Required action
A word-for-word copy of all entries is required, without images.

______________________________

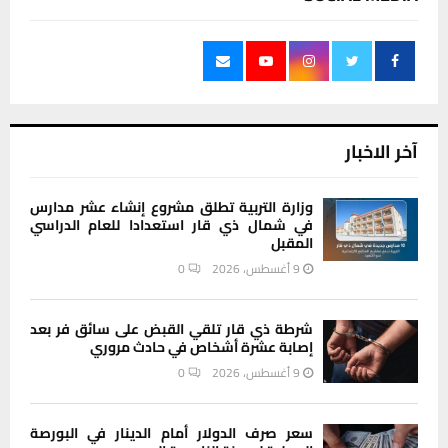
آخر الاخبار
وزارة التربية تطلق مشروع إنشاء عشر مدارس
في شمال ذي قار استعدادا للعام الدراسي
المقبل
9 أغسطس، 2026
0
شرطة ذي قار تلقي القبض على سائق فر بعد
إصابة عشرة أشخاص في حادث مروري
9 أغسطس، 2026
0
سعر صرف الدولار أمام الدينار في البورصة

______________________________

Output for this task
آخر الاخبار
وزارة التربية تطلق مشروع إنشاء عشر مدارس
في شمال ذي قار استعدادا للعام الدراسي
المقبل
9 أغسطس، 2026
0
شرطة ذي قار تلقي القبض على سائق فر بعد
إصابة عشرة أشخاص في حادث مروري
9 أغسطس، 2026
0
سعر صرف الدولار أمام الدينار في البورصة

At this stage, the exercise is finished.